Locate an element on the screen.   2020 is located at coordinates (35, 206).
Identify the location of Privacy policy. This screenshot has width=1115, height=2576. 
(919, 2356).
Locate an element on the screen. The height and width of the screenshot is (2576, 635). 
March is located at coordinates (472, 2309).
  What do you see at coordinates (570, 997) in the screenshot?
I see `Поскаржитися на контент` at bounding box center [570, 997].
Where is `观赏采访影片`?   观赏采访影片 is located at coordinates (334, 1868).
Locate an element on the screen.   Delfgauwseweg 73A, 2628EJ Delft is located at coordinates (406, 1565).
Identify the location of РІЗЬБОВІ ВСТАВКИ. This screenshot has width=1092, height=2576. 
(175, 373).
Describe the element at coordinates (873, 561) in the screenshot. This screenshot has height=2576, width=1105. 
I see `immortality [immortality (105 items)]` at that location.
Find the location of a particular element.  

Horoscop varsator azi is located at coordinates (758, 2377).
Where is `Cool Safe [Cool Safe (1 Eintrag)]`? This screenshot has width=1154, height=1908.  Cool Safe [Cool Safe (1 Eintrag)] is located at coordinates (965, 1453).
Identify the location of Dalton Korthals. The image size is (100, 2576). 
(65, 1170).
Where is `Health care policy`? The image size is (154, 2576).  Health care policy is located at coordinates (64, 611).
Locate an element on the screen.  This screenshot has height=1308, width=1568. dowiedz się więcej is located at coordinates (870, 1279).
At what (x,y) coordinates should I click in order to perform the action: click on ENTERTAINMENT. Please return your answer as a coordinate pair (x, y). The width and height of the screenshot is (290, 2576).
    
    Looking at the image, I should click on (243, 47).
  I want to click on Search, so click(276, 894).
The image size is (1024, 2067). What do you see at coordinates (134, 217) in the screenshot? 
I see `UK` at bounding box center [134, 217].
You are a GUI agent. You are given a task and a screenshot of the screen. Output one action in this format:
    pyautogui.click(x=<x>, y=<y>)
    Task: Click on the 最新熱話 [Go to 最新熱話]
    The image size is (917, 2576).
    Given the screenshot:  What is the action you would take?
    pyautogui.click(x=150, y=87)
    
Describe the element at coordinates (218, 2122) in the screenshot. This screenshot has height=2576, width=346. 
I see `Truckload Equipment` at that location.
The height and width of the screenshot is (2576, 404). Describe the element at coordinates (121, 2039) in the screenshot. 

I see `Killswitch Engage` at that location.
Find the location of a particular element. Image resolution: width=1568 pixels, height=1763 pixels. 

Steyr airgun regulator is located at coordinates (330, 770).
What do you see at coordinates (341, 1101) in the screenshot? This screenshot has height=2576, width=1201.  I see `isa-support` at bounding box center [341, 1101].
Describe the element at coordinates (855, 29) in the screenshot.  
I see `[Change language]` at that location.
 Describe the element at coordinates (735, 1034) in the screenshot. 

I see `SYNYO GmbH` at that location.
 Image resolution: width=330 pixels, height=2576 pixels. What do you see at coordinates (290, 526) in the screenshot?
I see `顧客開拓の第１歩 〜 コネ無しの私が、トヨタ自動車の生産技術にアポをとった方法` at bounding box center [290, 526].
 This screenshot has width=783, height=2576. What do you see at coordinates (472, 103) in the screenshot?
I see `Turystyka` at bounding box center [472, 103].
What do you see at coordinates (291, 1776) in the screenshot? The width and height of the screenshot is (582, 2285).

▸ TASK DIRECTIONS:
Each line in the material either holds the string "Where" or does not. State how many do, and nothing else.

▸ ANSWER TO THIS PROBLEM:
3